Once you find a line containing the word "parte" in the entries below, copy it.

[PROVIDED DATA — start]

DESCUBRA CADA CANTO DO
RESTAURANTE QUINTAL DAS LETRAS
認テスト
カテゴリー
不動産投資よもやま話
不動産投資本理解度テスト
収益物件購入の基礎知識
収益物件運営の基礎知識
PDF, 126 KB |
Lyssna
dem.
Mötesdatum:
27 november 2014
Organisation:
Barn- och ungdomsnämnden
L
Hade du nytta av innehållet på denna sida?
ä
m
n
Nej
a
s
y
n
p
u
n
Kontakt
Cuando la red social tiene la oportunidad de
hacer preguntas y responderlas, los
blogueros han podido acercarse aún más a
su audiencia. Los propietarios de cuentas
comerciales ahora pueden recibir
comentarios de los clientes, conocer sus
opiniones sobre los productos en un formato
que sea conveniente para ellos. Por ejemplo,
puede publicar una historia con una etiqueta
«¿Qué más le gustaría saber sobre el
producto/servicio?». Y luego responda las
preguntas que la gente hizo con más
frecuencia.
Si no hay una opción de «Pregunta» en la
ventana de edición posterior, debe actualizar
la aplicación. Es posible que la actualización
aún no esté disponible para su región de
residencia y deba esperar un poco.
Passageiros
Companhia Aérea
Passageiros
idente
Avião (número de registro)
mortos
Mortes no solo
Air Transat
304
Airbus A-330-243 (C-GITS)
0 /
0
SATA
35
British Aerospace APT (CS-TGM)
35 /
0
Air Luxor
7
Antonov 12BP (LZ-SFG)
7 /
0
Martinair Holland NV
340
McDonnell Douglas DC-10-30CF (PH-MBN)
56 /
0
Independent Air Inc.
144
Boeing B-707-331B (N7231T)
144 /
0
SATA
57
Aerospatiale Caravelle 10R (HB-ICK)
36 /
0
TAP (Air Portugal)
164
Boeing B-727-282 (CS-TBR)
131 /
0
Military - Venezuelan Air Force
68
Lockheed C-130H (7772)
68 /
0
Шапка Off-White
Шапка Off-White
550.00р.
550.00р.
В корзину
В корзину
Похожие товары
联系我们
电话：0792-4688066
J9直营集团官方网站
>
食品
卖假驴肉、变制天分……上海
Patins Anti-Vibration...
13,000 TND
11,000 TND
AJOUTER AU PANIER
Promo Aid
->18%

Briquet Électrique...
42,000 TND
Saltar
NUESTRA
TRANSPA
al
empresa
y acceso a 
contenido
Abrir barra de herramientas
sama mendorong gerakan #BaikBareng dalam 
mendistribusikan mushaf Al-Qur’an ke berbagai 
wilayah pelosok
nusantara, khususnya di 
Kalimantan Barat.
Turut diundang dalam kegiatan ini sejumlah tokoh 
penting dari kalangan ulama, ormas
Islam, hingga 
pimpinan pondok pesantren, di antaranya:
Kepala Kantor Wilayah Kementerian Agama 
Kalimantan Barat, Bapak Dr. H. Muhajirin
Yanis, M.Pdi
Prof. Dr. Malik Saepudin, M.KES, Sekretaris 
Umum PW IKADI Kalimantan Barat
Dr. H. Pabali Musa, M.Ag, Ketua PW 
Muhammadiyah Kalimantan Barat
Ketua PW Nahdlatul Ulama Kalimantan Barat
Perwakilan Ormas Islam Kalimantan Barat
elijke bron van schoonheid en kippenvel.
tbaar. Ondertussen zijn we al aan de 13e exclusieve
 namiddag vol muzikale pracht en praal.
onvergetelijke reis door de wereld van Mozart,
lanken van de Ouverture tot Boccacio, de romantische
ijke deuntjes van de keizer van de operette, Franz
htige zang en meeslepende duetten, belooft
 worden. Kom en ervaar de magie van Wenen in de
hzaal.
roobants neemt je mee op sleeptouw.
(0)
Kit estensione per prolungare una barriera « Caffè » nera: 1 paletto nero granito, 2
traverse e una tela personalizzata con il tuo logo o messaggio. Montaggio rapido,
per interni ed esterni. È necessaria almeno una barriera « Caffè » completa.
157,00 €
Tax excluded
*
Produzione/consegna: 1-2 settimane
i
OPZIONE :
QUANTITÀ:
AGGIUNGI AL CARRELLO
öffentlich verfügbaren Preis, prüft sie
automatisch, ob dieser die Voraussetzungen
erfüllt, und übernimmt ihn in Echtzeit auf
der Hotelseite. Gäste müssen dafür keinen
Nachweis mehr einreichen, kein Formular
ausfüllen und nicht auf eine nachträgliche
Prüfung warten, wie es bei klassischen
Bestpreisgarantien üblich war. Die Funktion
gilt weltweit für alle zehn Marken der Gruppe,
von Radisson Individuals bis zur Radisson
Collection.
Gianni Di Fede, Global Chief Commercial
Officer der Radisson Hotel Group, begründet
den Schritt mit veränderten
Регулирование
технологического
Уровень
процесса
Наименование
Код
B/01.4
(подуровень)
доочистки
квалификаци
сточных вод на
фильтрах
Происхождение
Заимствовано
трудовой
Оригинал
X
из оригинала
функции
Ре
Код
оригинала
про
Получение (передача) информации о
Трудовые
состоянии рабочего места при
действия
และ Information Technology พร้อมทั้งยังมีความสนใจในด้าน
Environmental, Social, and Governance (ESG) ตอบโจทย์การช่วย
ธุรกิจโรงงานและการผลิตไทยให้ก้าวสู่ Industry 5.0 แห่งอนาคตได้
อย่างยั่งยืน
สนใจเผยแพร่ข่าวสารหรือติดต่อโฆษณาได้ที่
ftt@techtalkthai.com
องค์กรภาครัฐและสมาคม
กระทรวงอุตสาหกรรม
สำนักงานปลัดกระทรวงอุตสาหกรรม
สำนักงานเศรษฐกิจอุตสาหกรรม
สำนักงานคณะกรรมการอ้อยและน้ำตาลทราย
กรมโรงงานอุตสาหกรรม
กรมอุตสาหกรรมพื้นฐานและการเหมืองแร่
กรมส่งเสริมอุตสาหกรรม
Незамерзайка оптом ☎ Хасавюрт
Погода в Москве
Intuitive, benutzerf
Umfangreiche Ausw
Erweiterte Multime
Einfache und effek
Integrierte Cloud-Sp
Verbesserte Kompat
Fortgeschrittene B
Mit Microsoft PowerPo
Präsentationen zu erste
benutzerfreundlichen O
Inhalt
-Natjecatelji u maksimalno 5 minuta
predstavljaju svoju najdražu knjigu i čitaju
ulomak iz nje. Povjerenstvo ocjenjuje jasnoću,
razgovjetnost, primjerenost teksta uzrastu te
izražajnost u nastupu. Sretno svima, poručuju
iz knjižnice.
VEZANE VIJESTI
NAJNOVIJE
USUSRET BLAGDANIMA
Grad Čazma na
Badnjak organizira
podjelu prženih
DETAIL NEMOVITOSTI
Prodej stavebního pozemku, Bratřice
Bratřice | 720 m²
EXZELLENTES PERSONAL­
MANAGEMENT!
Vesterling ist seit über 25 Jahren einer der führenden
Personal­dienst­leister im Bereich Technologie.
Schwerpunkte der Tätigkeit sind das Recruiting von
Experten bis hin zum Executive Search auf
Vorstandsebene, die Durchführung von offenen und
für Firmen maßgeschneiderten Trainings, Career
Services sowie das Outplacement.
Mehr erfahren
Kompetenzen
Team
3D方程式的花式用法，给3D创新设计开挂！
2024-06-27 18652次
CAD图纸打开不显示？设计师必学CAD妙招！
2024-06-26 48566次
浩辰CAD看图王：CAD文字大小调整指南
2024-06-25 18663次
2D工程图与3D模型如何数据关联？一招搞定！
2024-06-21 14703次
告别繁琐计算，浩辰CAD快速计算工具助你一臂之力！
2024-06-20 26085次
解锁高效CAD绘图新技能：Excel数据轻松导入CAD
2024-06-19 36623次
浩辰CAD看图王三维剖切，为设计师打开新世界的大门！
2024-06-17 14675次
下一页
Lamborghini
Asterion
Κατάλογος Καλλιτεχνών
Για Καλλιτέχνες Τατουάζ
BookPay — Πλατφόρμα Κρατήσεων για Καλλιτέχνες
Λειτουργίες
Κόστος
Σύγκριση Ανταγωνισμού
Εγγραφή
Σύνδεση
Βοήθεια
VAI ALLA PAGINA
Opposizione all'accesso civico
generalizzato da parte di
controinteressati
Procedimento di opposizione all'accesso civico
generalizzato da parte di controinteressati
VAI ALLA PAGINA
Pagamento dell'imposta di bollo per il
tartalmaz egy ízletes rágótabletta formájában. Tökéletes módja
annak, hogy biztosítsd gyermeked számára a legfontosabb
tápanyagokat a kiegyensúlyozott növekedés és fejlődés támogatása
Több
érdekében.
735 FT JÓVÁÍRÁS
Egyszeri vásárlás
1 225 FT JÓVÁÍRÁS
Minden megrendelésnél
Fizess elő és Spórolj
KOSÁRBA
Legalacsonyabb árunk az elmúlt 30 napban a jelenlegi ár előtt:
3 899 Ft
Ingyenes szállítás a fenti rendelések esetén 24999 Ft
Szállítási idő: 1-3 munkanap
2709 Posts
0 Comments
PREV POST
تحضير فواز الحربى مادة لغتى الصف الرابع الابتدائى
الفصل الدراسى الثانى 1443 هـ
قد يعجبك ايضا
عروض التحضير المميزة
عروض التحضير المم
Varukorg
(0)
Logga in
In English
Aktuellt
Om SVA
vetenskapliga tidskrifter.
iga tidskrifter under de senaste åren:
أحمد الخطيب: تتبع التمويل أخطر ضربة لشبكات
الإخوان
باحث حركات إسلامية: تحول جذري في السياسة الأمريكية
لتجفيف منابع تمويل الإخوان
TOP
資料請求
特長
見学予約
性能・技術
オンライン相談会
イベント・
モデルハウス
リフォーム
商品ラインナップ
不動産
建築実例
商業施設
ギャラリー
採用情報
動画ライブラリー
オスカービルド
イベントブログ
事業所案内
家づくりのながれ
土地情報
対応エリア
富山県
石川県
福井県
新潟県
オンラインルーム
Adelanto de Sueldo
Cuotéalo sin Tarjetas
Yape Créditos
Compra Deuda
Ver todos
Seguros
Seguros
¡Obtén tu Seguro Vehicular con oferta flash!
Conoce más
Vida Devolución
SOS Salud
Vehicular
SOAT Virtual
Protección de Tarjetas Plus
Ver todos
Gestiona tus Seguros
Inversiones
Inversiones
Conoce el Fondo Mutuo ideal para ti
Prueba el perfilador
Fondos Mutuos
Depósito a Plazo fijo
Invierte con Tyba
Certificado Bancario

[PROVIDED DATA — finish]

OUTPUT FOR THIS TASK:
generalizzato da parte di
generalizzato da parte di controinteressati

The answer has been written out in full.